Jimmy Anderson – Is beginning to look a real craftsman of swing bowling able to send the ball in or out at will. Needs to bowl fuller and straighter to get the wickets his skills deserve.

Graham Onions – Provided a feast of journalistic punnery, but was a revelation with ball in hand. Troubled good batsmen with skiddy pace and steep bounce and bowled an immaculate stump to stump line. With his shock of dark hair and stubble and quiet hostility allied to self-effacing charm, England have found their own Ben Hilfenhaus (as our picture shows). Will bowl better for less reward in the future, but will always have a dream debut to reflect upon.
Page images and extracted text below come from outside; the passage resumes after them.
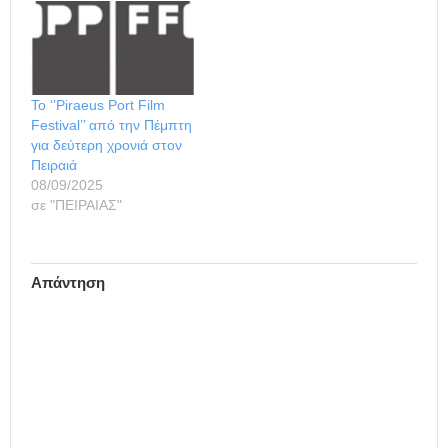
28/5) είναι το ακόλουθο:
09.30-17.00 Ναυτικός
Όμιλος Ελλάδος,
ξενάγηση 10.00 Επίδειξη
θαλασσίων αθλημάτων &
Το ‘’Piraeus Port Film
όρθιας
Festival’’ από την Πέμπτη
σανιδοκωπηλασίας (sup),
για δεύτερη χρονιά στον
στο Μικρολίμανο.
Πειραιά
Διοργάνωση Ο.Π.Α.Ν.
08/09/2025
10.00 Επίδειξη
σε "ΠΕΙΡΑΙΑΣ"
ιστιοπλοϊκών…
Απάντηση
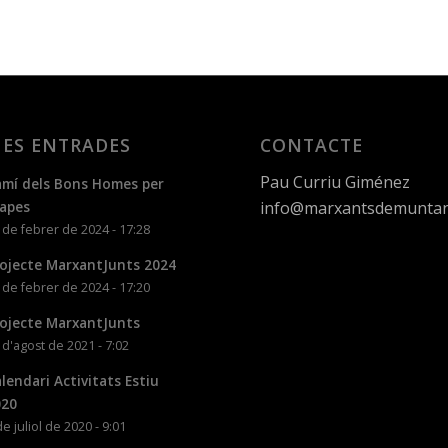
ES ENTRADES
CONTACTE
Pau Curriu Giménez
mí dels Bons Homes per
info@marxantsdemuntan
apes
 de febrer de 2024 - 17:28
ojecte MarxantJunts 2024
 de febrer de 2024 - 17:20
ojecte MarxantJunts
 d'agost de 2021 - 7:02
lendari Activitats Estiu
020
de juliol de 2020 - 9:01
Chris Gayle – After 81 Tests, an average of 30-something is as big a betrayal of talent as cricket has seen since Vinod Kambli pissed his career up the wall. All is not well behind the scenes and it appears that the captain and senior players are bearing the brunt of the discord. Prepared badly, batted badly and captained badly.

Devon Smith – Two scores of 40-something – criminal for an opener. But that’s Devon Smith’s career right there. When Swanny looms at the other end of the pitch, turns into Darryl Cullinan facing Warne.

Ramnaresh Sarwan – Batted for so long in the Caribbean so recently that he must feel like he’s still there. And that’s no mindset for Lord’s in early May, as his two innings showed. The man who did most to win back the Wisden Trophy after nine years may surrender it three months later – not fair.

Lendl Simmons – Cannot get his head in the right position to the ball bowled at the fourth stump. Test cricket is no place to learn the basics of batting as he is finding out.

Shiv Chanderpaul – Plainly unhappy and distracted, he fell twice to Swanny. Too much class not to make England pay, but too little time to make them pay much.

Brendan Nash – The new Larry Gomes, he has a good defence and a square cut, but not much else, except iron Australian will. Already looks a good shout to captain the side in the future.

Denesh Ramdin – Beautiful knock second time round and a better keeper than his opposite number, though that is damning with faint praise. Needs senior players to satnd up, so he can chip in.  

Jerome Taylor – Blows hot and cold with bat and ball and this was cold.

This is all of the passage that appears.